__TASK GOAL__. The reply must contain exactly the lines below from the one with "Mask: portal vein" down to the one with "mask left heart ventricle", both included, and nothing more; please omit the pictures.

*** EXCERPTED DATA ***

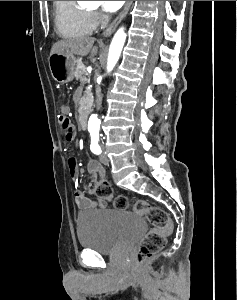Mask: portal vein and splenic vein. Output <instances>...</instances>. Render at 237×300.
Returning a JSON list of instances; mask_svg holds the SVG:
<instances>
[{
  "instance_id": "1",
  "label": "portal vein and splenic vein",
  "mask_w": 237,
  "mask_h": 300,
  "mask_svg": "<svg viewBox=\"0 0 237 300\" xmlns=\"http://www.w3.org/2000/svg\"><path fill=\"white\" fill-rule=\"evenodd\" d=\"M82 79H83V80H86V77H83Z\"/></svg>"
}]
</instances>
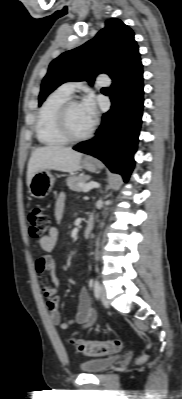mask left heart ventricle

*** End of EXCERPTED DATA ***
*** EXCERPTED DATA ***

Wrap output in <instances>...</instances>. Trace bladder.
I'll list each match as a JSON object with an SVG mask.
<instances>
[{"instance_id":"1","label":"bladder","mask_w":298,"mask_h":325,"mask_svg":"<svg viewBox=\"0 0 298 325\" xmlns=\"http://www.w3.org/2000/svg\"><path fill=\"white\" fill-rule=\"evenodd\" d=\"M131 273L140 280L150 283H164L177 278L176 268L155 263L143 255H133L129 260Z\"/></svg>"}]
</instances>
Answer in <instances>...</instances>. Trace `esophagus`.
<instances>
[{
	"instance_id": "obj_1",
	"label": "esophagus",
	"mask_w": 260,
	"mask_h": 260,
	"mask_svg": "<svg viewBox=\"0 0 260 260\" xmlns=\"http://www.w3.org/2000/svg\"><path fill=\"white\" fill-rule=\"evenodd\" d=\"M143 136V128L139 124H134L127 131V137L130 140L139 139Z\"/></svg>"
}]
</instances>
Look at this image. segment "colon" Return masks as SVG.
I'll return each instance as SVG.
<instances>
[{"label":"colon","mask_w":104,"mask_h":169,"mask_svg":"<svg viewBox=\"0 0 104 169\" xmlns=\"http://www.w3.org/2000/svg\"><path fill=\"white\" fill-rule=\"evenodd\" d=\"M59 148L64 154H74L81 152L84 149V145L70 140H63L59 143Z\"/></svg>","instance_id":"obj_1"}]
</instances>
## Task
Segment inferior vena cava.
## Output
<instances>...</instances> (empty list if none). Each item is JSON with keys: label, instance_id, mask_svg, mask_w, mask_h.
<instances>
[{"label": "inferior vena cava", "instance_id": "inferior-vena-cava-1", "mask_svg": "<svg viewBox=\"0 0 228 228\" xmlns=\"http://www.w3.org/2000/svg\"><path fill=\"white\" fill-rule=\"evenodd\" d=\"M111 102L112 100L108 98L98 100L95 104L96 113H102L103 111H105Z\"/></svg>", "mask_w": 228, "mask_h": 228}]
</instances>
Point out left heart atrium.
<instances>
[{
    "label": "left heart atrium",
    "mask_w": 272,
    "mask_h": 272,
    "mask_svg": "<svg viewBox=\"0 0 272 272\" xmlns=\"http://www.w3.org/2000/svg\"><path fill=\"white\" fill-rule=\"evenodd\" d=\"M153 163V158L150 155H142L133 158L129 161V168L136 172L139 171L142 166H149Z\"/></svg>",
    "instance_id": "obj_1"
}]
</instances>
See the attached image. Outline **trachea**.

*** End of EXCERPTED DATA ***
*** EXCERPTED DATA ***

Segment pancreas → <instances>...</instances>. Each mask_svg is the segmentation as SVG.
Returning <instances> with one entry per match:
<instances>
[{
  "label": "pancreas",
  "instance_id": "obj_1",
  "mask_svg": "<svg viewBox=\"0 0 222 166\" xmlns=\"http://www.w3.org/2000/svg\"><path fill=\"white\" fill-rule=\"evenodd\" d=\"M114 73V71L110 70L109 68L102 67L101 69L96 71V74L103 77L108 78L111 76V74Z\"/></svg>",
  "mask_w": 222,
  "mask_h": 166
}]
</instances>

*** End of EXCERPTED DATA ***

__REPLY__.
Mask: portal vein and splenic vein. Output <instances>...</instances>. Render at 237×300.
Returning a JSON list of instances; mask_svg holds the SVG:
<instances>
[{
  "instance_id": "1",
  "label": "portal vein and splenic vein",
  "mask_w": 237,
  "mask_h": 300,
  "mask_svg": "<svg viewBox=\"0 0 237 300\" xmlns=\"http://www.w3.org/2000/svg\"><path fill=\"white\" fill-rule=\"evenodd\" d=\"M82 79H83V80H86V77H83Z\"/></svg>"
}]
</instances>
mask left heart ventricle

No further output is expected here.